Nostalgia is a powerful, heady force in Baltimore artist James Williams II’s work.
Williams’ exhibition “In the Wilderness” at UTA Artist Space is a kind of sense memory of the past. It’s a collective past where movies, music and video games, childhood crafts and activities mix up with Williams’ personal memories of trauma and fear, love and hope.
Williams, 41, taps into the pop culture touchstones and anecdotal experiences that define him, from the John Singleton film “Boyz n the Hood” that proved particularly impactful to Williams as a kid, to the video game Street Fighter played on a sticker-decorated TV. Several of the stories in “In the Wilderness” unfold on faux-television sets rendered in wood and finished with a patina of grime and age.
Credit: Handout
Credit: Handout
The artist has said “In the Wilderness” is a reckoning with discrimination, a primer for his young daughter to help explain racism. The most telling detail may be how absent Williams is from his own story, a shadowy figure in his paintings’ foreground, a set of disembodied eyes or a body without a head.

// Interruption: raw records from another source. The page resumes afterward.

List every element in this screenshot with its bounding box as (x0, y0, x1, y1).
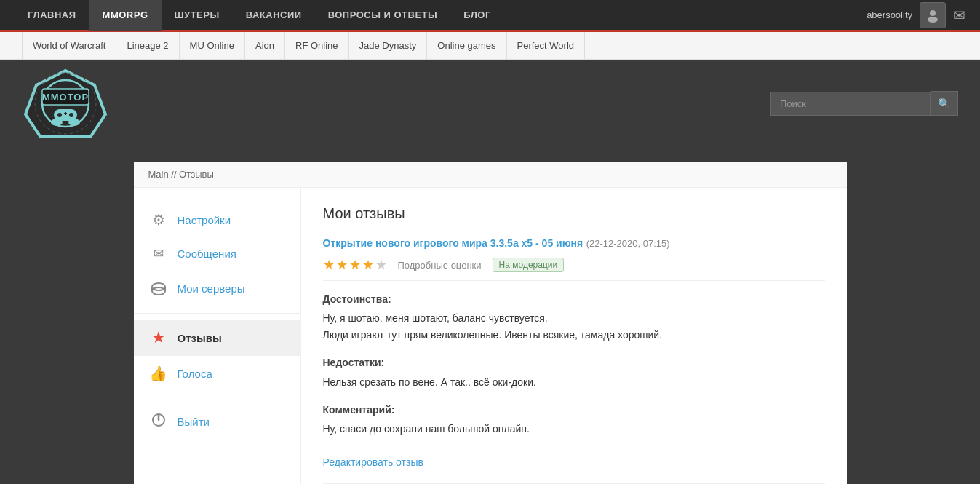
sec-nav-aion[interactable]: Aion (245, 32, 285, 60)
top-navigation: ГЛАВНАЯ MMORPG ШУТЕРЫ ВАКАНСИИ ВОПРОСЫ И… (0, 0, 980, 32)
nav-glavnaya[interactable]: ГЛАВНАЯ (15, 0, 89, 31)
sec-nav-jade[interactable]: Jade Dynasty (349, 32, 428, 60)
page-title: Мои отзывы (323, 205, 825, 222)
votes-icon: 👍 (148, 365, 169, 382)
pros-text: Ну, я шотаю, меня шотают, баланс чувству… (323, 310, 825, 343)
sidebar: ⚙ Настройки ✉ Сообщения Мои серверы ★ (134, 188, 301, 484)
main-wrapper: Main // Отзывы ⚙ Настройки ✉ Сообщения (0, 147, 980, 484)
sidebar-item-reviews[interactable]: ★ Отзывы (134, 320, 300, 356)
site-logo[interactable]: ММОТОР (22, 67, 109, 140)
sec-nav-lineage2[interactable]: Lineage 2 (116, 32, 179, 60)
review-header: Открытие нового игрового мира 3.3.5а х5 … (323, 237, 825, 250)
sidebar-item-messages[interactable]: ✉ Сообщения (134, 237, 300, 270)
svg-rect-10 (65, 112, 66, 115)
sidebar-label-logout: Выйти (178, 416, 210, 428)
star-5: ★ (375, 257, 387, 273)
content-inner: ⚙ Настройки ✉ Сообщения Мои серверы ★ (134, 188, 847, 484)
content-box: Main // Отзывы ⚙ Настройки ✉ Сообщения (134, 162, 847, 484)
sidebar-label-messages: Сообщения (178, 247, 236, 260)
svg-point-7 (57, 113, 62, 117)
pros-title: Достоинства: (323, 291, 825, 307)
settings-icon: ⚙ (148, 211, 169, 229)
star-2: ★ (336, 257, 348, 273)
svg-point-0 (930, 10, 936, 16)
logo-container: ММОТОР (22, 67, 109, 140)
edit-review-link[interactable]: Редактировать отзыв (323, 456, 423, 468)
review-comment-section: Комментарий: Ну, спаси до сохрани наш бо… (323, 402, 825, 437)
username-label: abersoolity (867, 9, 912, 20)
svg-text:ММОТОР: ММОТОР (42, 92, 89, 103)
sec-nav-rf[interactable]: RF Online (285, 32, 349, 60)
sec-nav-mu[interactable]: MU Online (180, 32, 245, 60)
comment-text: Ну, спаси до сохрани наш большой онлайн. (323, 421, 825, 437)
star-rating: ★ ★ ★ ★ ★ (323, 257, 387, 273)
svg-point-1 (928, 17, 938, 23)
messages-icon: ✉ (148, 246, 169, 261)
sidebar-label-reviews: Отзывы (178, 332, 222, 344)
detailed-ratings-link[interactable]: Подробные оценки (398, 260, 482, 271)
nav-mmorpg[interactable]: MMORPG (89, 0, 162, 31)
cons-title: Недостатки: (323, 354, 825, 370)
sidebar-divider-2 (134, 397, 300, 397)
review-body: Достоинства: Ну, я шотаю, меня шотают, б… (323, 291, 825, 437)
comment-title: Комментарий: (323, 402, 825, 418)
sidebar-label-settings: Настройки (178, 214, 231, 226)
sidebar-item-settings[interactable]: ⚙ Настройки (134, 202, 300, 237)
review-cons-section: Недостатки: Нельзя срезать по вене. А та… (323, 354, 825, 390)
nav-shooters[interactable]: ШУТЕРЫ (162, 0, 233, 31)
nav-blog[interactable]: БЛОГ (450, 0, 504, 31)
svg-point-8 (69, 113, 73, 117)
main-content: Мои отзывы Открытие нового игрового мира… (301, 188, 847, 484)
mail-icon[interactable]: ✉ (953, 7, 965, 24)
sidebar-label-servers: Мои серверы (178, 282, 245, 295)
cons-text: Нельзя срезать по вене. А так.. всё оки-… (323, 374, 825, 390)
sidebar-label-votes: Голоса (178, 368, 212, 380)
review-card: Открытие нового игрового мира 3.3.5а х5 … (323, 237, 825, 484)
nav-vacancies[interactable]: ВАКАНСИИ (233, 0, 315, 31)
sidebar-item-logout[interactable]: Выйти (134, 403, 300, 440)
sec-nav-online-games[interactable]: Online games (427, 32, 506, 60)
star-3: ★ (349, 257, 361, 273)
star-1: ★ (323, 257, 335, 273)
sidebar-divider (134, 313, 300, 314)
moderation-badge: На модерации (493, 258, 565, 272)
top-nav-right: abersoolity ✉ (867, 2, 965, 28)
sec-nav-perfect-world[interactable]: Perfect World (507, 32, 586, 60)
top-nav-links: ГЛАВНАЯ MMORPG ШУТЕРЫ ВАКАНСИИ ВОПРОСЫ И… (15, 0, 504, 31)
search-container: 🔍 (770, 91, 958, 116)
breadcrumb: Main // Отзывы (134, 162, 847, 188)
header-area: ММОТОР 🔍 (0, 60, 980, 147)
review-meta: ★ ★ ★ ★ ★ Подробные оценки На модерации (323, 257, 825, 281)
servers-icon (148, 279, 169, 298)
review-title-link[interactable]: Открытие нового игрового мира 3.3.5а х5 … (323, 237, 583, 249)
sidebar-item-my-servers[interactable]: Мои серверы (134, 270, 300, 307)
review-pros-section: Достоинства: Ну, я шотаю, меня шотают, б… (323, 291, 825, 343)
svg-point-12 (68, 119, 80, 126)
secondary-navigation: World of Warcraft Lineage 2 MU Online Ai… (0, 32, 980, 60)
sec-nav-wow[interactable]: World of Warcraft (22, 32, 116, 60)
search-button[interactable]: 🔍 (931, 91, 958, 116)
nav-qna[interactable]: ВОПРОСЫ И ОТВЕТЫ (315, 0, 451, 31)
star-4: ★ (362, 257, 374, 273)
svg-point-11 (51, 119, 63, 126)
reviews-icon: ★ (148, 328, 169, 347)
review-date: (22-12-2020, 07:15) (586, 238, 670, 249)
user-avatar[interactable] (920, 2, 946, 28)
sidebar-item-votes[interactable]: 👍 Голоса (134, 356, 300, 391)
logout-icon (148, 412, 169, 432)
search-input[interactable] (770, 92, 931, 116)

Though painterly swaths of neon green foliage, startlingly red roses and blue ocean pop up in the show, the wilderness Williams references feels metaphoric. Williams’ wilderness suggests a lack of footing or comprehension along a landmine-rigged journey from childhood to adulthood that attends a young Black man’s bildungsroman.
A brutal undercurrent attends many of the images. Though the blue graduation gown and canvas sprinkled with Velcroed bits of confetti in “Victory Lap” signal the joy of that particular passage, Williams offers clues that things are a little more complicated. On a vintage TV in the painting’s foreground, the O.J. Simpson highway chase is in progress and the graduate’s head is cut-off. The idea of a disembodied consciousness, where one is body alone and not intellect or soul comes through in an image that dramatically conveys the troubled waters of this tainted moment.
Credit: Handout
Credit: Handout
In “Red, White and Blue,” Williams blends the familiar and the strange in unnerving juxtaposition. Playing with perspective to destabilizing effect, Williams creates a distorted vision of a traumatic incident, mixing realism and stylization. At the center of the painting, nervous cartoon-style eyeballs are reflected in a rearview mirror and the banal landscape of a suburban street is bathed in the red and blue glow of police car lights. In the distance, a single light is on in a neighbor’s window, suggesting someone awakened by the events on the street outside. Williams uses ordinary, crafty materials like latch hook rugs, puzzle-like wooden cutouts, and the kind of Velcro stuck to flannel reminiscent of elementary school classrooms to tell this and other stories in “In the Wilderness.”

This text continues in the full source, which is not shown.